O metropolitano de Lisboa recuperou passageiros entre abril e junho, pelo segundo trimestre consecutivo, registando uma subida homóloga de 3,9%, enquanto os comboios suburbanos contrariaram a tendência ascendente que seguiam desde o final do ano passado, recuando 1,4%.

Os dados da atividade dos transportes relativos ao segundo trimestre de 2014, divulgados nesta terça-feira pelo Instituto Nacional de Estatística, indicam que o regresso dos passageiros ao metropolitano, que se traduziu num acréscimo de 2,2% (0,7% no primeiro trimestre), só se verificou em Lisboa (com um aumento de 3,9% face aos 0,8% do primeiro trimestre), já que no Porto, as deslocações diminuíram 2%, após quatro trimestres positivos. No total, o metropolitano foi usado por 51,1 milhões de pessoas, dos quais 36,5 milhões circularam em Lisboa.

Nos restantes transportes públicos, a tendência foi de queda, com os comboios a transportarem 32,3 milhões no segundo trimestre, o que significa uma variação homóloga de -0,8% (+3% no trimestre anterior). A variação negativa foi determinada pela diminuição do tráfego nas ligações suburbanas (-1,4%) que representam quase 90% do total, com 28,6 milhões de passageiros.

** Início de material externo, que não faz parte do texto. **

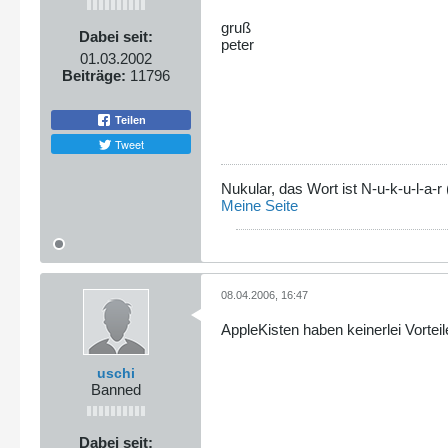
gruß
Dabei seit:
peter
01.03.2002
Beiträge:
11796
Teilen
Tweet
Nukular, das Wort ist N-u-k-u-l-a
Meine Seite
08.04.2006, 16:47
AppleKisten haben keinerlei Vorte
uschi
Banned
Dabei seit: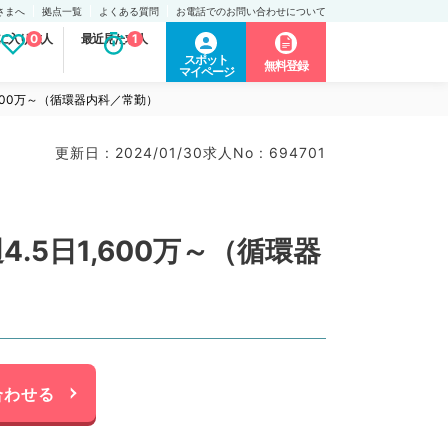
さまへ
拠点一覧
よくある質問
お電話でのお問い合わせについて
に入り求人
0
最近見た求人
1
スポット
無料登録
マイページ
600万～（循環器内科／常勤）
更新日 : 2024/01/30
求人No : 694701
5日1,600万～（循環器
合わせる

O transporte interurbano progrediu 4%, confirmando a tendência dos três trimestres anteriores, enquanto as ligações ferroviárias internacionais aumentaram 15,8%, para um total de 44 mil passageiros. O INE destaca uma evolução favorável no mês de junho (3,8%), impulsionada pelos comboios suburbanos (3,1%) e interurbanos (9,5%).

As ligações fluviais voltaram a perder passageiros (-2,6%, que compara com -2,8% no primeiro trimestre), com exceção do rio Guadiana. No rio Tejo, que representa 91% das deslocações fluviais, num total de 5,8 milhões de pessoas, a descida acentuou-se no segundo trimestre (1,9%) face ao primeiro (1,4%), sendo as maiores perdas registadas na ligação Cais do Sodré-Montijo (3,7%) e Cais do Sodré-Seixal (3,4%). O transporte de automóveis, motociclos e velocípedes por via fluvial aumentou 4,2%.